What is needed:
For the entries below, the result should be an exact transcription of the lines from the one with "Protocol monitor" up to and including the one with "Juni 14, 2022", and only those.

Available data:
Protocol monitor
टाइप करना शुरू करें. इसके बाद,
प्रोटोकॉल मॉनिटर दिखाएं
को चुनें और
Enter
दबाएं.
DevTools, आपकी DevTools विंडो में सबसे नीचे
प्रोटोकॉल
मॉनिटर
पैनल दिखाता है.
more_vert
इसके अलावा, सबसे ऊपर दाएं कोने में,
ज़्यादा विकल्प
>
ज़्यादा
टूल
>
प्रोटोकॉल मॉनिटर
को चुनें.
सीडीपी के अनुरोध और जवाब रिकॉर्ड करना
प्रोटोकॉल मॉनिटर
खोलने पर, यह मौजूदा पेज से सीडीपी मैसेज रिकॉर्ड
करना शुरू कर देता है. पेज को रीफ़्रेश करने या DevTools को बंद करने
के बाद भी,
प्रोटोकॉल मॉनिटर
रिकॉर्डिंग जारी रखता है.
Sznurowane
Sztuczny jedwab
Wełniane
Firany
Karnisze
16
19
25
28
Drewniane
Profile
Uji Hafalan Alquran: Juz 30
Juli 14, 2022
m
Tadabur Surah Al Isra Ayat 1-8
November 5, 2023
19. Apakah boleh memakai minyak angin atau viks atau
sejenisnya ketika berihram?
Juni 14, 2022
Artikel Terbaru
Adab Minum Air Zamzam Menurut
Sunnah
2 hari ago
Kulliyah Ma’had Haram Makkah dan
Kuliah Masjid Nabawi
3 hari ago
--
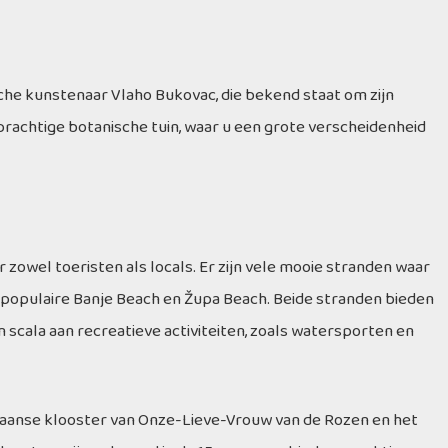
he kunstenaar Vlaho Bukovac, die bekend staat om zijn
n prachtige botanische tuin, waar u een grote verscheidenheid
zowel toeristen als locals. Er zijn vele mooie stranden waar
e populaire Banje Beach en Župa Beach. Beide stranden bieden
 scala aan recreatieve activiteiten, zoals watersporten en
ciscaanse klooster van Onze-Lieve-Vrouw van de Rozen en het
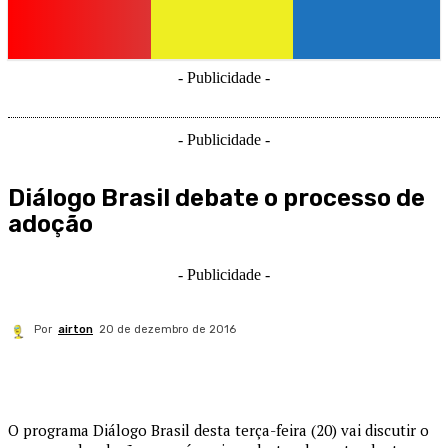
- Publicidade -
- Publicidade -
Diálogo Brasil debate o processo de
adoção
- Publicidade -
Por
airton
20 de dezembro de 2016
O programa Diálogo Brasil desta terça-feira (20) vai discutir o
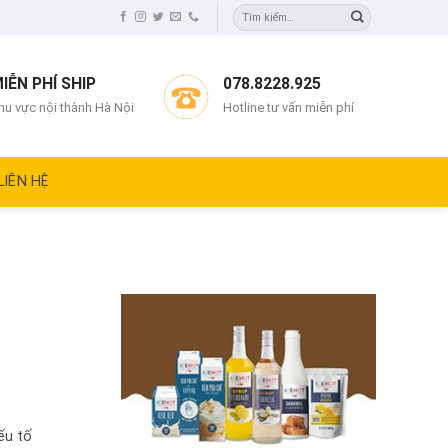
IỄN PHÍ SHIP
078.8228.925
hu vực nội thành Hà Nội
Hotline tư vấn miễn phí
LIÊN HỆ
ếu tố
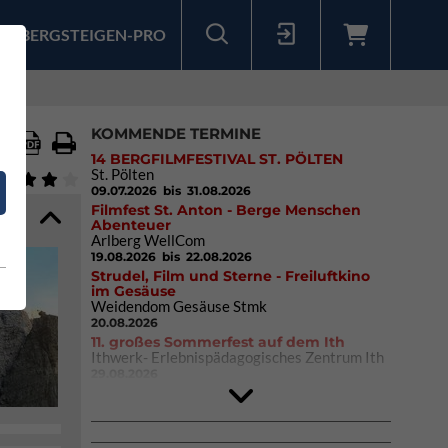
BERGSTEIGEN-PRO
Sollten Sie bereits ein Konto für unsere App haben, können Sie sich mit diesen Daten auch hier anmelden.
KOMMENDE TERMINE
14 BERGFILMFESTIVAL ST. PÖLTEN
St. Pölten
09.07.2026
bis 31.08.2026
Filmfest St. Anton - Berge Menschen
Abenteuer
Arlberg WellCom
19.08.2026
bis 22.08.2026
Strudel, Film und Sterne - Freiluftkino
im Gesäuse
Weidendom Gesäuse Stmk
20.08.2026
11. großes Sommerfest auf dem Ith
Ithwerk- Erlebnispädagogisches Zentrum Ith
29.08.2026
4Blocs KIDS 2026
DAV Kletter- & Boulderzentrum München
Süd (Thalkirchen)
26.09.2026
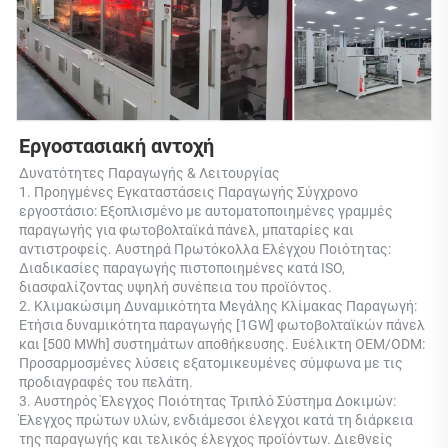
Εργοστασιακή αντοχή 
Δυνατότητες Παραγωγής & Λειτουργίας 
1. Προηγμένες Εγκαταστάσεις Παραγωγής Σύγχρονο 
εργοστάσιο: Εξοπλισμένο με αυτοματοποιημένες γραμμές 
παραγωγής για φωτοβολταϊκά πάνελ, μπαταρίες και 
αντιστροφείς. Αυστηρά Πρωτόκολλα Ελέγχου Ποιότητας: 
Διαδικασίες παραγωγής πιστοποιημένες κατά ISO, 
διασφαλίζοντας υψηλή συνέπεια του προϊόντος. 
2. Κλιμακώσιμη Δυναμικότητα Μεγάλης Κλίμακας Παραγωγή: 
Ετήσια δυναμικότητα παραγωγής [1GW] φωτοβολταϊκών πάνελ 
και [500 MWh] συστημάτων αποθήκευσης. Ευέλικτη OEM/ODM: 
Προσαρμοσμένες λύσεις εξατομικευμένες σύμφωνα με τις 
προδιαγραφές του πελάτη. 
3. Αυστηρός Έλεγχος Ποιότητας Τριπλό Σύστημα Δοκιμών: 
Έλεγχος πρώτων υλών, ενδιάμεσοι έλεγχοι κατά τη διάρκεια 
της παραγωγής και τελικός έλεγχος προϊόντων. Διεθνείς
--
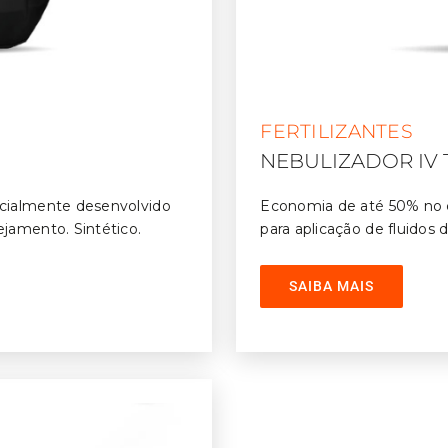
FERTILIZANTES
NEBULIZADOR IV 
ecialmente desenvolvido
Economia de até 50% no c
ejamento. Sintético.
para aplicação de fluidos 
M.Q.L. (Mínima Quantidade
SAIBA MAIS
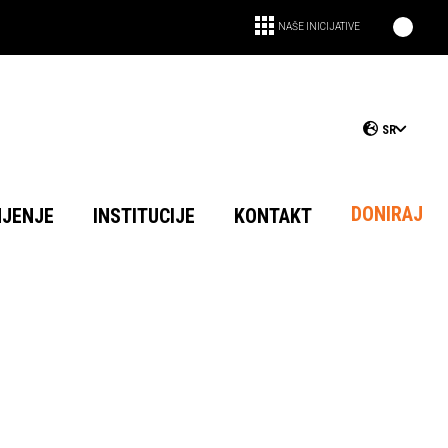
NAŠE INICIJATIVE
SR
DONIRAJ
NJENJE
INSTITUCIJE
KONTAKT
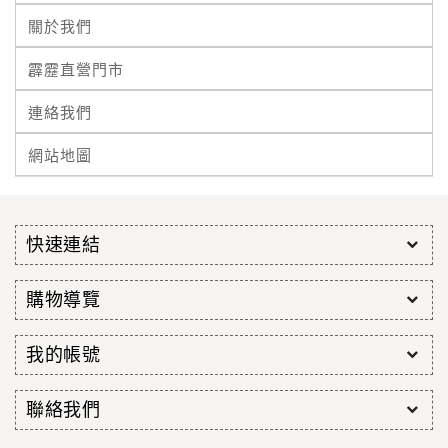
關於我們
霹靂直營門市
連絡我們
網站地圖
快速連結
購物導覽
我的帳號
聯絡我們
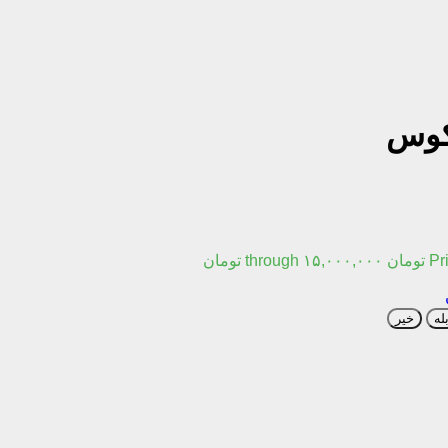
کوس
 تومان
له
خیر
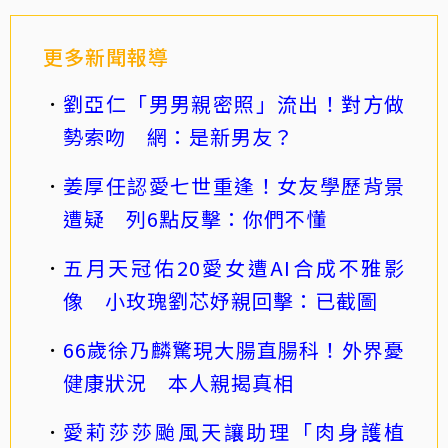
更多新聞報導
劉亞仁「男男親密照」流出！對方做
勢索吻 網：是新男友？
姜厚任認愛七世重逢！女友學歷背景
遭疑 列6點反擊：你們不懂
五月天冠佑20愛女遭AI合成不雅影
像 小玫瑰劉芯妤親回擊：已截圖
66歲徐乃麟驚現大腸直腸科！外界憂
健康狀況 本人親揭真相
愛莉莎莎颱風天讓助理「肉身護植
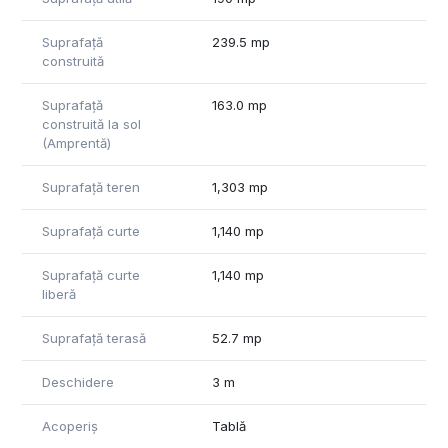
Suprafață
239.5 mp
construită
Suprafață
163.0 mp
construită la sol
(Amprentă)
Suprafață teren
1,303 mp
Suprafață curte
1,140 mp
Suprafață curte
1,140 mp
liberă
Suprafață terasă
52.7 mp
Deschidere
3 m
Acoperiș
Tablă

Solution to this task:
Protocol monitor
टाइप करना शुरू करें. इसके बाद,
प्रोटोकॉल मॉनिटर दिखाएं
को चुनें और
Enter
दबाएं.
DevTools, आपकी DevTools विंडो में सबसे नीचे
प्रोटोकॉल
मॉनिटर
पैनल दिखाता है.
more_vert
इसके अलावा, सबसे ऊपर दाएं कोने में,
ज़्यादा विकल्प
>
ज़्यादा
टूल
>
प्रोटोकॉल मॉनिटर
को चुनें.
सीडीपी के अनुरोध और जवाब रिकॉर्ड करना
प्रोटोकॉल मॉनिटर
खोलने पर, यह मौजूदा पेज से सीडीपी मैसेज रिकॉर्ड
करना शुरू कर देता है. पेज को रीफ़्रेश करने या DevTools को बंद करने
के बाद भी,
प्रोटोकॉल मॉनिटर
रिकॉर्डिंग जारी रखता है.
Sznurowane
Sztuczny jedwab
Wełniane
Firany
Karnisze
16
19
25
28
Drewniane
Profile
Uji Hafalan Alquran: Juz 30
Juli 14, 2022
m
Tadabur Surah Al Isra Ayat 1-8
November 5, 2023
19. Apakah boleh memakai minyak angin atau viks atau
sejenisnya ketika berihram?
Juni 14, 2022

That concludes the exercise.